Notice of Pre-AIA  or AIA  Status
The present application, filed on or after March 16, 2013, is being examined under the first inventor to file provisions of the AIA .
A request for continued examination under 37 CFR 1.114, including the fee set forth in 37 CFR 1.17(e), was filed in this application after final rejection.  Since this application is eligible for continued examination under 37 CFR 1.114, and the fee set forth in 37 CFR 1.17(e) has been timely paid, the finality of the previous Office action has been withdrawn pursuant to 37 CFR 1.114.  Applicants’ submission filed on 1/28/2021 has been entered.

DETAILED ACTION
The instant application having Application No. 16029052 has a total of 20 claims pending in the application. 

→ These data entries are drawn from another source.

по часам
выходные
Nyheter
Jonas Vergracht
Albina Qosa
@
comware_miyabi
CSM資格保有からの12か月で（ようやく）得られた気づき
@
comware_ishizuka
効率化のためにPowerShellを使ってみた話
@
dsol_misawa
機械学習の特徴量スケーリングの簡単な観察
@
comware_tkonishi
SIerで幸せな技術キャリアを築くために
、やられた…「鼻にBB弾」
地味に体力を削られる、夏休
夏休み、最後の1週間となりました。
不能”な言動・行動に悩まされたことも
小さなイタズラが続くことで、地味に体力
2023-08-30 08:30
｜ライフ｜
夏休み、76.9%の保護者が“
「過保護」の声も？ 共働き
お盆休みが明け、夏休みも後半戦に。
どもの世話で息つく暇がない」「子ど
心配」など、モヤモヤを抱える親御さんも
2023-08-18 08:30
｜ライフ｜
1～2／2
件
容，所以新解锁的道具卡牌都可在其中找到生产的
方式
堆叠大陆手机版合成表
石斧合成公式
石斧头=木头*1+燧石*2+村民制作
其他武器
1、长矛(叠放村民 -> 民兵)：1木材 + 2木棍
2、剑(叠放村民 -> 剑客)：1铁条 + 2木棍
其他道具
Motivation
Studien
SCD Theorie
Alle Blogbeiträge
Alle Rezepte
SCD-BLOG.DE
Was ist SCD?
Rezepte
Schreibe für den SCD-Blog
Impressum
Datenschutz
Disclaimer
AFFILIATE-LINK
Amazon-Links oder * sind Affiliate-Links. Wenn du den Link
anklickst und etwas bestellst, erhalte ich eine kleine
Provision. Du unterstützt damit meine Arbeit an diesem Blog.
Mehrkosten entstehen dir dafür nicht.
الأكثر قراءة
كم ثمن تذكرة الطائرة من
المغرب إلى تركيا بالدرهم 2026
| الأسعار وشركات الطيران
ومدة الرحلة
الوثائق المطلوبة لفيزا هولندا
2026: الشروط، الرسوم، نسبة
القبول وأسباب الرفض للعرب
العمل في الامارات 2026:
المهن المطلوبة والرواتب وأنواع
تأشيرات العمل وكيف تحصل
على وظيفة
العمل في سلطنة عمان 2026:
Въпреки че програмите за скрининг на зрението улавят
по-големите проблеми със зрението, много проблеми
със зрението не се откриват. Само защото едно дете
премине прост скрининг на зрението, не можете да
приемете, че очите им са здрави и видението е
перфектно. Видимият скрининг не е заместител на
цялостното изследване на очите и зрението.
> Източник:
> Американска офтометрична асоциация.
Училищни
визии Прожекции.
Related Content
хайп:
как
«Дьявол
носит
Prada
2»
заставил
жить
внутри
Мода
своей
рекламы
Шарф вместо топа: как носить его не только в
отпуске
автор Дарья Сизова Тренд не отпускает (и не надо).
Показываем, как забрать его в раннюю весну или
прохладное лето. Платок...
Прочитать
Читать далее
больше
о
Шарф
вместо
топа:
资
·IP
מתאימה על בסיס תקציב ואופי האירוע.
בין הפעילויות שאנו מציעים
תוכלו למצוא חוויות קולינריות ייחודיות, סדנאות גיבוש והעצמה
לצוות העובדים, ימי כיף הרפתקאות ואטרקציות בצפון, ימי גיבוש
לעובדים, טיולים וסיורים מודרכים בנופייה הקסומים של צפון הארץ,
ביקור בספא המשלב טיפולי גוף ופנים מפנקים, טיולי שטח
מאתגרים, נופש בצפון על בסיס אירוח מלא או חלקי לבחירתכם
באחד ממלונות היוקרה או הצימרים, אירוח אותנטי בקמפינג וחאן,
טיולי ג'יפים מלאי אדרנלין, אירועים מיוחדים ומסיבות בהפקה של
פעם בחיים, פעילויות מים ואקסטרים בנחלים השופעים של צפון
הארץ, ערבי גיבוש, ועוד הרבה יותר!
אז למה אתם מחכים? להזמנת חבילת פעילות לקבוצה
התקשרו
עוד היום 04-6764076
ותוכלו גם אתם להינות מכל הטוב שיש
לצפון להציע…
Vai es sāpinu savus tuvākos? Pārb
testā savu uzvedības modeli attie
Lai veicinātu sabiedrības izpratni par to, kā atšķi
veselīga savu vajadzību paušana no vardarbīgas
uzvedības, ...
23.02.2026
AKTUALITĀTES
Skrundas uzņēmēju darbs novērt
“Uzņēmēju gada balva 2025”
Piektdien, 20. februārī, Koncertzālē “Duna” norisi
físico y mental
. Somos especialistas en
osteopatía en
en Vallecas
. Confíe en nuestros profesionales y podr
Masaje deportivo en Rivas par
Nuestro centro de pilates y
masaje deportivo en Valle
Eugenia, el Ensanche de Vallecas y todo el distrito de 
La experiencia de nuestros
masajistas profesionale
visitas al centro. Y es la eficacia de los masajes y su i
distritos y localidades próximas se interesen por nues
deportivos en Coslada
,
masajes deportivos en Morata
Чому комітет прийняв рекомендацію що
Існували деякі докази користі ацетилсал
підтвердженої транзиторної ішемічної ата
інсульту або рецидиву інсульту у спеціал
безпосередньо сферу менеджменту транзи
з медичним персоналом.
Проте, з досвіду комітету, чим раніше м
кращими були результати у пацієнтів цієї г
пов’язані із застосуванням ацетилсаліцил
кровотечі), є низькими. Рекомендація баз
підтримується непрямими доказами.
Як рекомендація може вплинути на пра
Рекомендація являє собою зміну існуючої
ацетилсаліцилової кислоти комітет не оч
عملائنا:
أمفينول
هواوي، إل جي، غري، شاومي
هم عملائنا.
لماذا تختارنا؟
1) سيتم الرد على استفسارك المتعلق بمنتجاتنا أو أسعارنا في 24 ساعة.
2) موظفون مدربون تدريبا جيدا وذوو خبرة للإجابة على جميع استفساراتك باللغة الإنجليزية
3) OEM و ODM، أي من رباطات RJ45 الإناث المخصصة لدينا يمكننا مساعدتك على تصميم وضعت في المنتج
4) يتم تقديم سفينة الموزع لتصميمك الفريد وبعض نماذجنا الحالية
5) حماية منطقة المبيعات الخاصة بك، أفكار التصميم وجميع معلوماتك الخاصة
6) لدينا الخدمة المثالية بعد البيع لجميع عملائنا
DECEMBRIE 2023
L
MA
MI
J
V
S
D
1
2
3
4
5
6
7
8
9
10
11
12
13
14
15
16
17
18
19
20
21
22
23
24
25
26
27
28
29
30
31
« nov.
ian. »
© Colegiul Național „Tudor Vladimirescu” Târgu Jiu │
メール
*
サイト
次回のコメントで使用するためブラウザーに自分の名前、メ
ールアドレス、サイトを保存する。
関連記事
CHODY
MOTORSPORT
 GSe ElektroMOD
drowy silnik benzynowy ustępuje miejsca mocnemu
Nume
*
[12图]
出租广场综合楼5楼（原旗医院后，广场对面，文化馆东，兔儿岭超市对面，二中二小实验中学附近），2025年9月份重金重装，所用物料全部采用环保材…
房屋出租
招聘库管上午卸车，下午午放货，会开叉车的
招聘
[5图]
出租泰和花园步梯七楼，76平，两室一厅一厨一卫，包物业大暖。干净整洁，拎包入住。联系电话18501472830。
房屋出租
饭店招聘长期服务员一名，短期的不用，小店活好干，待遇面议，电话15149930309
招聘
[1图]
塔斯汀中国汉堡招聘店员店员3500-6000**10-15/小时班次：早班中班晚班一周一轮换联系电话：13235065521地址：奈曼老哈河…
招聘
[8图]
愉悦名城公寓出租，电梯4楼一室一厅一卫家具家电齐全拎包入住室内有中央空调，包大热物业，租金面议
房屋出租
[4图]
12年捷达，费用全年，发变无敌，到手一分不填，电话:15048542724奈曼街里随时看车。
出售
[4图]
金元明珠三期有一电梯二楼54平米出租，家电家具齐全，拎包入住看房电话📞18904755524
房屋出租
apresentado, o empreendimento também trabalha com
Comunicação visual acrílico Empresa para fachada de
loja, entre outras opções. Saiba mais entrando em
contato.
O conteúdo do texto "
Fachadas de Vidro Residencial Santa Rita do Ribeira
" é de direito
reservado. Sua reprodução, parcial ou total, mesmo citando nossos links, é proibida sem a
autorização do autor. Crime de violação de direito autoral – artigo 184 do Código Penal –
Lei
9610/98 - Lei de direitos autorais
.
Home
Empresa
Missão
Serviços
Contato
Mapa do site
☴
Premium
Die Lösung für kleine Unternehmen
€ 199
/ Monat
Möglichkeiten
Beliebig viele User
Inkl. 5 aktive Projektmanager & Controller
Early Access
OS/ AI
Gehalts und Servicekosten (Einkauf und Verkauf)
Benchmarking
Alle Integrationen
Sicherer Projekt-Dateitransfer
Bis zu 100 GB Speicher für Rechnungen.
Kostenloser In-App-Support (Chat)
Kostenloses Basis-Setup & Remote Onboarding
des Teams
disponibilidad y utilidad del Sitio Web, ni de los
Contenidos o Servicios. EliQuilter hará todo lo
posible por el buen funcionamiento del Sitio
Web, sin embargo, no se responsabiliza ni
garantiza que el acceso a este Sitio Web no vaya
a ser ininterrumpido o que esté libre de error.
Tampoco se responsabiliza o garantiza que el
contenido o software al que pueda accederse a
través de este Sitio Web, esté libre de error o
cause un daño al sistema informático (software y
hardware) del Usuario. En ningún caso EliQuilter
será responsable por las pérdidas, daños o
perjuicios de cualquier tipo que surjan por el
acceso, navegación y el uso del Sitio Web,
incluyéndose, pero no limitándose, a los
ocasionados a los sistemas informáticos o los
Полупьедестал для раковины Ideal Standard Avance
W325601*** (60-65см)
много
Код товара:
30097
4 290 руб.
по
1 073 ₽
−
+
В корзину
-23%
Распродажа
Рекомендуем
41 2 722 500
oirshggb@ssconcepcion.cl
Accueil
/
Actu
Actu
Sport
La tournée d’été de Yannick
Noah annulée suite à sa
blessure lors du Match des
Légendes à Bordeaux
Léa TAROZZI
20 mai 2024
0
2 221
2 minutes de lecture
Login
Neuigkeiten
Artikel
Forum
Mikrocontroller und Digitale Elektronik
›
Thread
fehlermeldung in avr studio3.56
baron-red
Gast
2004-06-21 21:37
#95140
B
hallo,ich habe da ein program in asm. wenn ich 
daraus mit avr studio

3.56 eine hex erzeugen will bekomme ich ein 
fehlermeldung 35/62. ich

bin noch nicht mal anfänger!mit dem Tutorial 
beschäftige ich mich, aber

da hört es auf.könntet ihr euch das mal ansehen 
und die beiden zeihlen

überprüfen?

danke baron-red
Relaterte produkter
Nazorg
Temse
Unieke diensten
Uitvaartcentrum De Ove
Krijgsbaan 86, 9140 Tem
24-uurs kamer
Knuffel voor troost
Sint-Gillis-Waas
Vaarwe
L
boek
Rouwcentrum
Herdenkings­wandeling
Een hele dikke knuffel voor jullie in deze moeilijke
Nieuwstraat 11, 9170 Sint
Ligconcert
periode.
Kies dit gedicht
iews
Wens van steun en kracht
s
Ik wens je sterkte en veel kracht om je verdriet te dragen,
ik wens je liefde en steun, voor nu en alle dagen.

Claim Rejections - 35 USC § 103
	In the event the determination of the status of the application as subject to AIA  35 U.S.C. 102 and 103 (or as subject to pre-AIA  35 U.S.C. 102 and 103) is incorrect, any correction of the statutory basis for the rejection will not be considered a new ground of rejection if the prior art relied upon, and the rationale supporting the rejection, would be the same under either status.  
The following is a quotation of 35 U.S.C. 103 which forms the basis for all obviousness rejections set forth in this Office action:
A patent for a claimed invention may not be obtained, notwithstanding that the claimed invention is not identically disclosed as set forth in section 102, if the differences between the claimed invention and the prior art are such that the claimed invention as a whole would have been obvious before the effective filing date of the claimed invention to a person having ordinary skill in the art to which the claimed invention pertains. Patentability shall not be negated by the manner in which the invention was made.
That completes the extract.